On the drive home, I thought long and hard about my friends, some of whom were holding brand new babies who slept peacefully or gurgled and cooed like all babies should. My heart swelled for them and I actually thanked God they will never have to go through what we go through on a daily basis. Even though I am horribly envious, I am now able to look outside myself and be genuinely happy for them for the very first time.

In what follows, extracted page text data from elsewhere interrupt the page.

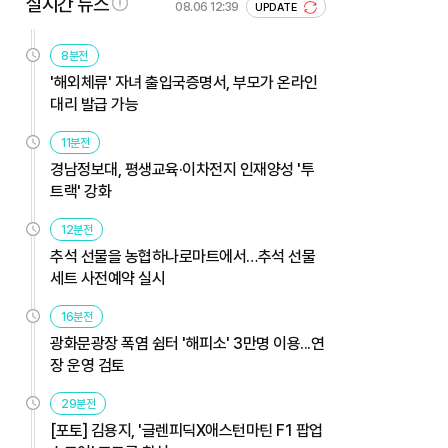
실시간 뉴스
08.06 12:39
UPDATE
8분전
'해외체류' 자녀 출입국증명서, 부모가 온라인
대리 발급 가능
11분전
경남정보대, 평생교육·이차전지 인재양성 '투
트랙' 강화
12분전
추석 선물을 농협하나로마트에서…추석 선물
세트 사전예약 실시
16분전
광화문광장 폭염 쉼터 '해피소' 3만명 이용...연
장 운영 검토
29분전
[포토] 김용지, '글렌피딕X애스턴마틴 F1 팝업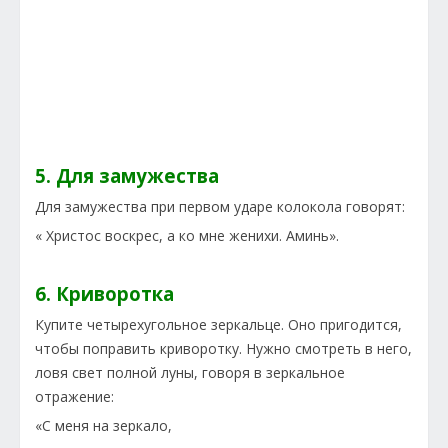
5. Для замужества
Для замужества при первом ударе колокола говорят:
« Христос воскрес, а ко мне женихи. Аминь».
6. Криворотка
Купите четырехугольное зеркальце. Оно пригодится,
чтобы поправить криворотку. Нужно смотреть в него,
ловя свет полной луны, говоря в зеркальное
отражение:
«С меня на зеркало,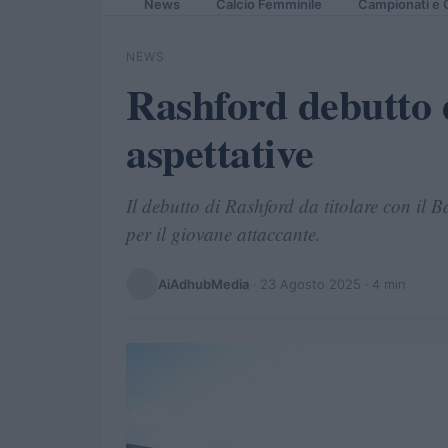
News
Calcio Femminile
Campionati e 
NEWS
Rashford debutto d
aspettative
Il debutto di Rashford da titolare con il 
per il giovane attaccante.
AiAdhubMedia
·
23 Agosto 2025
· 4 min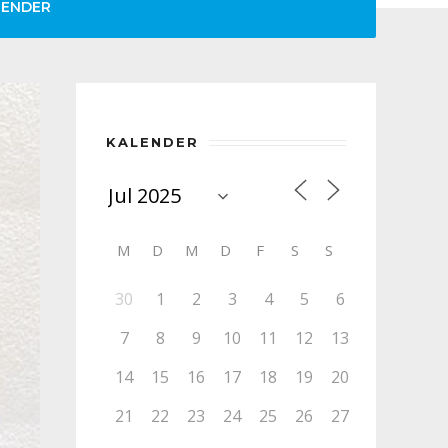
LENDER
KALENDER
M
D
M
D
F
S
S
30
1
2
3
4
5
6
7
8
9
10
11
12
13
14
15
16
17
18
19
20
21
22
23
24
25
26
27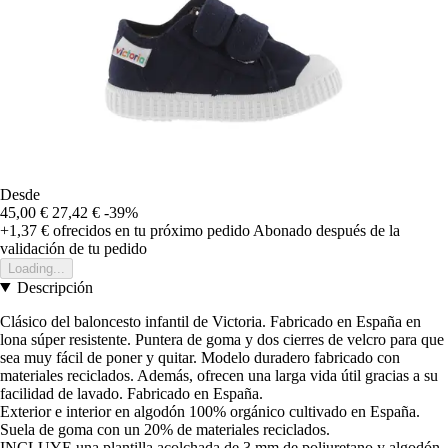
Desde
45,00 €
27,42 €
-39%
+1,37 €
ofrecidos en tu próximo pedido
Abonado después de la
validación de tu pedido
Loading...
Descripción
Clásico del baloncesto infantil de Victoria. Fabricado en España en
lona súper resistente. Puntera de goma y dos cierres de velcro para que
sea muy fácil de poner y quitar. Modelo duradero fabricado con
materiales reciclados. Además, ofrecen una larga vida útil gracias a su
facilidad de lavado. Fabricado en España.
Exterior e interior en algodón 100% orgánico cultivado en España.
Suela de goma con un 20% de materiales reciclados.
INCLUYE una plantilla acolchada de 3 mm de poliuretano y algodón.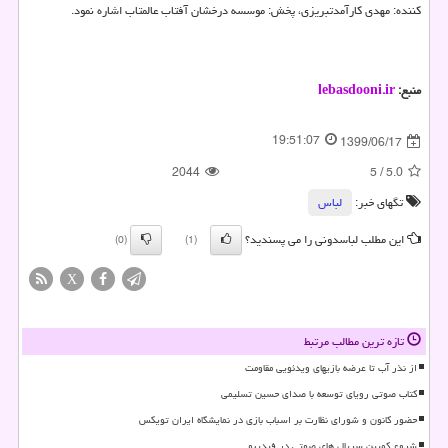
کننده: مهدی کارآمدتبریزی، پخش: موسسه درخشان آفتاب عالمتاب اشاره نمود.
منبع:
lebasdooni.ir
19:51:07
1399/06/17
2044
5
/
5.0
تگهای خبر:
لباس
این مطلب لباسدونی را می پسندید؟
(0)
(1)
X
تازه ترین مطالب مرتبط
از نذر آب تا عرضه بازیهای ویدئویی مقاومت
کتاب صوتی رویای توسعه با صدای حسین تسلیمی
حضور کانون و شورای نظارت بر اسباب بازی در نمایشگاه ایران تویکس
شروع کمپین سریال های صوتی در فیدیبو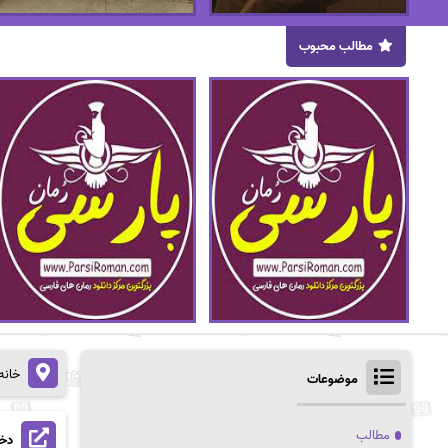
مطالب محبوب
خانه
موضوعات
مطالب
دخت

I have looked back at my survival over the last year and have determined that, for me, survival has been comprised of a few essential components. Firstly, I stick to a predictable daily routine, which provides me comfort in its monotony and predictability. I avoid situations that trigger unmanageable depression, such as baby showers, while I let myself attend others that have a more unclear outcome. If there is a negative result, I can always alter my game plan later, at least until I am ready to try again. I now take better care of myself, which includes getting fit and occasionally indulging in good wine or getting my toes/hair done. I can see now that my personal relationships are suffering greatly, but I hope that I will learn to better care for them with time. I honestly don't know how to remedy that at the moment. Right now I am still busy learning to heal but see that next on the horizon.

All I can do it attack this one gentle whack at a time.